The controller is watching for this type of event,
recognizes it needs to go and create some pods, which it does,
and then these are now pending. The scheduler is that there's
a component that is looking for pending nodes, sees these, and then
schedules or assigns them to a node.
The scheduling, however, is broken down into a few steps from the
initial queue through filtering viable nodes
to then scoring them before actually finally creating the binding.
But how does the scheduler know how much memory and cpu
a pod uses? Well, it doesn't,
strictly speaking. So you need to spoon feed this with requests
and limits. So if you don't specify requests and limits,
kubernetes will play completely blind. Your cluster will inevitably become
overloaded, nodes will become oversubscribed, and you'll be constantly
fighting fires. So if your only takeaway from any of this is
that all your containers should definitely have requests and limits defined,
then we've at least achieved something useful here. So requests
are the initial ask and limits are the point where the container will be throttled
at cpu or killed if it exceeds the memory.
Okay, so applications come in all sorts of shapes
and sizes. So you may have some applications that are more cpu intensive
and don't require much memory, while on the other hand you may have others
that have a greater memory than a cpu footprint.
So those applications have to be deployed inside computing
units which have again their own cpu and memory kind of
characteristics. So for every application deployed
in a cluster, Kubernetes makes a note of the memory and cpu
requirements. It then decides where to place the application in
the cluster. In this case, it's on the far left node.
If another application of the same size is deployed, well, Kubernetes goes through that
same process and finds the best node to run the app.
In this case, it picks the right hand node.
As more applications are submitted to the cluster, Kubernetes keeps
making nodes of the cpu and memory requirements
and allocating these applications in the cluster.
If you play this game long enough, you might notice that Kubernetes appears
at least to be a reasonably skilled tetris player. So your servers of the
board, your apps of the blocks and Kubernetes is trying to
fit as many blocks as efficiently as possible.
But what about the size of the worker nodes? Well, what kind of
instance types can you use to build your cluster? Well, nowadays the cloud vendors
make almost every instance type available to be part of
the cluster, so you've got pretty much free choice.
There is a catch though, so could be forgiven for thinking
that if you get an eight gig ram and two cpu node from your
cloud vendor, you could deploy four pods that
are one and a half gig ram and need a quarter of a cpu.
However, it's not quite so one of those pods
would remain pending, which if configured will of course cause
the cluster autoscaler to go and create a new node and
then eventually your workload becomes scheduled.
But why is this so?
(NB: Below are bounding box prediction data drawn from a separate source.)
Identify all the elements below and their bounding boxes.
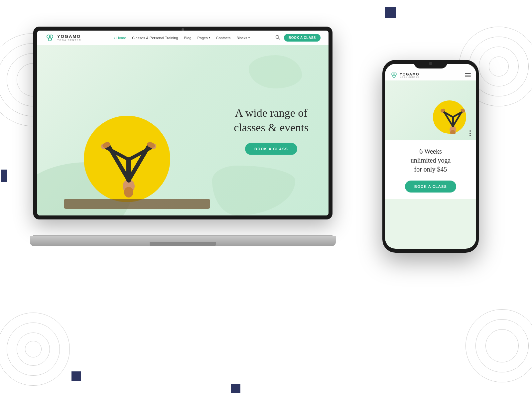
laptop-screen-outer: YOGAMO YOGA CENTER Home Classes & Person… [33, 27, 332, 219]
hamburger-line-1 [465, 73, 471, 74]
decorative-square-1 [385, 7, 396, 18]
laptop-logo-sub: YOGA CENTER [57, 39, 81, 42]
laptop-screen-inner: YOGAMO YOGA CENTER Home Classes & Person… [37, 31, 329, 215]
laptop-hero-section: A wide range of classes & events BOOK A … [37, 45, 329, 215]
phone-dot-2 [469, 133, 471, 134]
nav-link-blog[interactable]: Blog [184, 36, 191, 40]
nav-link-classes[interactable]: Classes & Personal Training [132, 36, 178, 40]
phone-dots-menu[interactable] [469, 130, 471, 136]
circle-group-bottom-left [0, 306, 76, 392]
nav-link-contacts[interactable]: Contacts [216, 36, 230, 40]
phone-content: 6 Weeks unlimited yoga for only $45 BOOK… [385, 140, 476, 199]
decorative-square-4 [71, 371, 81, 381]
phone-yoga-figure [440, 104, 466, 134]
search-icon[interactable] [275, 35, 280, 41]
svg-line-27 [453, 111, 462, 126]
phone-logo-text: YOGAMO YOGA CENTER [400, 72, 420, 78]
yoga-mat [64, 199, 210, 209]
laptop-book-btn[interactable]: BOOK A CLASS [284, 34, 321, 42]
phone-dot-1 [469, 130, 471, 132]
blob-2 [212, 166, 295, 215]
phone-book-btn[interactable]: BOOK A CLASS [405, 181, 456, 193]
phone-outer: YOGAMO YOGA CENTER [382, 60, 479, 253]
laptop-base [30, 236, 336, 246]
svg-line-26 [444, 111, 453, 126]
nav-link-home[interactable]: Home [114, 36, 126, 40]
laptop-logo-text: YOGAMO YOGA CENTER [57, 34, 81, 42]
phone-screen: YOGAMO YOGA CENTER [385, 64, 476, 249]
phone-logo-name: YOGAMO [400, 72, 420, 76]
phone-yoga-svg [440, 104, 466, 134]
hero-text-area: A wide range of classes & events BOOK A … [234, 106, 309, 155]
laptop-nav-links: Home Classes & Personal Training Blog Pa… [95, 36, 269, 40]
nav-link-blocks[interactable]: Blocks ▾ [236, 36, 249, 40]
svg-line-4 [279, 38, 280, 39]
laptop-nav-actions: BOOK A CLASS [275, 34, 321, 42]
svg-point-6 [124, 187, 133, 198]
phone-logo-area: YOGAMO YOGA CENTER [390, 71, 420, 79]
decorative-square-5 [231, 384, 240, 393]
hero-headline: A wide range of classes & events [234, 106, 309, 135]
phone-notch [414, 60, 447, 68]
svg-line-12 [109, 146, 129, 180]
yoga-person-figure [90, 120, 167, 200]
phone-logo-icon [390, 71, 398, 79]
circle-group-bottom-right [459, 303, 532, 389]
phone-hero-image [385, 80, 476, 140]
phone-device: YOGAMO YOGA CENTER [382, 60, 479, 253]
yoga-pose-svg [90, 120, 167, 200]
nav-link-pages[interactable]: Pages ▾ [198, 36, 210, 40]
phone-dot-3 [469, 135, 471, 136]
svg-point-18 [393, 75, 395, 77]
phone-camera [429, 62, 432, 65]
svg-line-13 [129, 146, 149, 180]
laptop-logo-area: YOGAMO YOGA CENTER [45, 33, 81, 43]
laptop-logo-name: YOGAMO [57, 34, 81, 39]
svg-point-2 [48, 38, 52, 41]
hamburger-menu[interactable] [465, 73, 471, 77]
laptop-logo-icon [45, 33, 55, 43]
hamburger-line-3 [465, 76, 471, 77]
website-navbar: YOGAMO YOGA CENTER Home Classes & Person… [37, 31, 329, 45]
phone-logo-sub: YOGA CENTER [400, 76, 420, 78]
blob-3 [249, 55, 302, 88]
phone-promo-text: 6 Weeks unlimited yoga for only $45 [390, 147, 471, 174]
decorative-square-2 [1, 170, 7, 182]
hero-cta-btn[interactable]: BOOK A CLASS [245, 143, 298, 155]
hamburger-line-2 [465, 75, 471, 75]
laptop-device: YOGAMO YOGA CENTER Home Classes & Person… [33, 27, 332, 246]
yoga-figure-area [51, 45, 210, 215]
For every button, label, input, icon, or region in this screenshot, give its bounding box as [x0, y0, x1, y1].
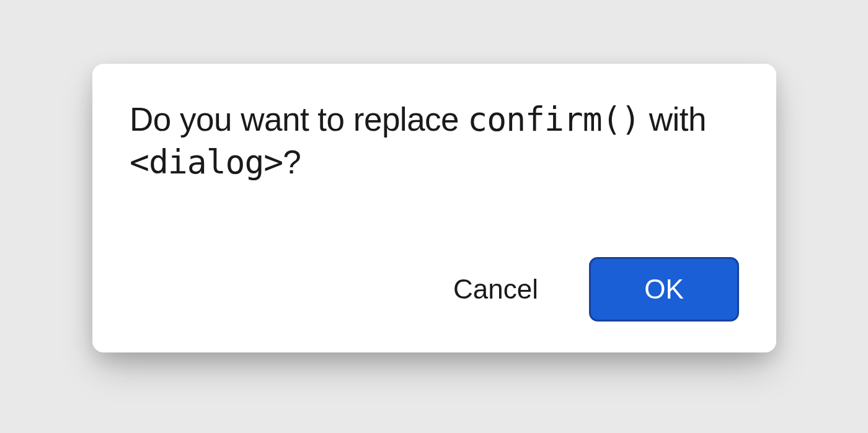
message-middle: with: [640, 101, 706, 138]
dialog-message: Do you want to replace confirm() with <d…: [130, 98, 739, 184]
message-code-dialog: <dialog>: [130, 143, 283, 181]
confirm-dialog: Do you want to replace confirm() with <d…: [92, 64, 776, 352]
ok-button[interactable]: OK: [589, 257, 739, 321]
dialog-actions: Cancel OK: [130, 257, 739, 321]
message-prefix: Do you want to replace: [130, 101, 467, 138]
message-suffix: ?: [283, 144, 301, 180]
cancel-button[interactable]: Cancel: [447, 261, 544, 317]
message-code-confirm: confirm(): [467, 100, 640, 138]
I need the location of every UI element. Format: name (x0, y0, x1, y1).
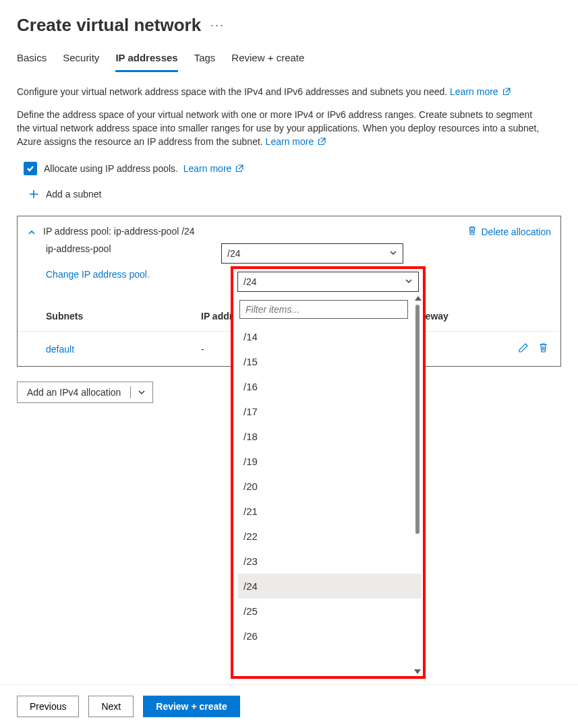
trash-icon[interactable] (538, 342, 548, 355)
delete-allocation-button[interactable]: Delete allocation (467, 226, 551, 238)
tab-ip-addresses[interactable]: IP addresses (115, 52, 177, 72)
prefix-select[interactable]: /24 (221, 243, 403, 264)
dropdown-option[interactable]: /17 (238, 399, 422, 403)
pool-name-value: ip-address-pool (46, 243, 221, 264)
dropdown-option[interactable]: /14 (238, 324, 422, 349)
chevron-down-icon (405, 276, 413, 287)
add-ipv4-label: Add an IPv4 allocation (18, 387, 130, 398)
add-subnet-label: Add a subnet (46, 189, 102, 200)
prefix-selected-value: /24 (227, 248, 240, 259)
tab-review-create[interactable]: Review + create (231, 52, 304, 72)
edit-icon[interactable] (518, 342, 529, 355)
prefix-selected-value: /24 (243, 276, 256, 287)
external-link-icon (318, 138, 326, 146)
external-link-icon (502, 88, 511, 96)
tab-security[interactable]: Security (63, 52, 99, 72)
learn-more-label: Learn more (266, 136, 314, 147)
allocate-label: Allocate using IP address pools. (44, 163, 178, 174)
filter-input[interactable] (239, 300, 408, 319)
tab-basics[interactable]: Basics (17, 52, 47, 72)
learn-more-link-1[interactable]: Learn more (450, 86, 510, 97)
pool-title: IP address pool: ip-address-pool /24 (43, 226, 467, 237)
page-title: Create virtual network (17, 15, 201, 36)
dropdown-option[interactable]: /16 (238, 374, 422, 399)
learn-more-label: Learn more (450, 86, 498, 97)
collapse-icon[interactable] (27, 226, 36, 237)
prefix-dropdown: /24 /14/15/16/17/18/19/20/21/22/23/24/25… (231, 266, 426, 403)
tab-tags[interactable]: Tags (194, 52, 216, 72)
subnet-name-link[interactable]: default (46, 344, 74, 355)
delete-allocation-label: Delete allocation (481, 226, 551, 237)
chevron-down-icon (389, 248, 397, 259)
dropdown-option[interactable]: /15 (238, 349, 422, 374)
chevron-down-icon[interactable] (131, 388, 152, 396)
learn-more-label: Learn more (183, 163, 232, 174)
plus-icon (28, 189, 39, 200)
learn-more-link-3[interactable]: Learn more (183, 163, 243, 174)
trash-icon (467, 226, 477, 238)
external-link-icon (235, 164, 243, 173)
more-actions-icon[interactable]: ··· (210, 18, 225, 32)
prefix-select-open[interactable]: /24 (237, 272, 419, 292)
dropdown-list: /14/15/16/17/18/19/20/21/22/23/24/25/26 (238, 324, 422, 403)
change-pool-link[interactable]: Change IP address pool. (46, 269, 150, 280)
add-subnet-button[interactable]: Add a subnet (0, 183, 578, 216)
scrollbar-thumb[interactable] (415, 305, 420, 403)
intro-text: Configure your virtual network address s… (17, 86, 447, 97)
intro-paragraph: Configure your virtual network address s… (17, 85, 543, 98)
tab-strip: BasicsSecurityIP addressesTagsReview + c… (0, 52, 578, 73)
description-paragraph: Define the address space of your virtual… (17, 108, 543, 148)
col-header-subnets: Subnets (46, 311, 201, 322)
add-ipv4-allocation-button[interactable]: Add an IPv4 allocation (17, 382, 153, 403)
allocate-checkbox[interactable] (24, 162, 37, 175)
learn-more-link-2[interactable]: Learn more (266, 136, 326, 147)
scroll-up-icon[interactable] (415, 296, 422, 301)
When you provision a managed
instance, you might think that the memory and cpu available
can be used for running pods. And you are right.
However, some memory and cpu should be reserved for
the operating system and you should also reserve memory
and cpu for the Kubelet.
But surely the rest is available to my pods, right?
Well, not quite yet. So you also need to reserve some memory for the eviction
threshold. So if the kubelet notices that the memory
usage is going over that point, it will start evicting nodes.
Your cloud vendor will usually choose these numbers for you.
For example, say AWS typically reserves 255 meg memory
for kubernetes, eleven meg for each pod that you
can deploy on that instance. So this is the reserved
memory for the Kubernetes. So the cpu reserved is usually around zero
three to zero four of a cpu for the operating system.
They reserve 100 meg of memory and zero one cpu
for the eviction threshold and another 100 meg.
So in AWS if you select an m five large, though, here's a visual
recap of how the resources are subdivided. With this particular instance,
you can deploy 27 nodes.
The other thing to consider is all the time that this takes.
So let's assume that you've configured your horizontal pod autoscaler or
HPA in order to scale up your pods dynamically. So well,
that's where the journey probably starts.
So to start with, about 90 seconds is what's needed
for your horizontal pod autoscaler to react and decide
to scale up your application.
Then the cluster autoscaler then takes around say 30 seconds
to request a new node from the cloud vendor, then around
three to four minutes for the machine to boot,
and then around another 30 seconds for it to join the cluster and then be
ready to run workloads. Then you can of course add on
time for pulling your container image that won't be cached on this brand
new machine as well record. So to help visualize
the impact of this this can have I did a library last
year that actually fakes a Kubernetes scheduler. It allows you to specify
many different types of pods and model their
scaling dynamics, tracking container startup times, so on,
and define your node properties. So it takes a lot of shortcuts in
order to provide hundreds of thousands of intervals representing kind of days
and do that in tens of milliseconds. It's not the real Kubernetes
scheduler. Pull requests are very welcome if you'd like to improve it.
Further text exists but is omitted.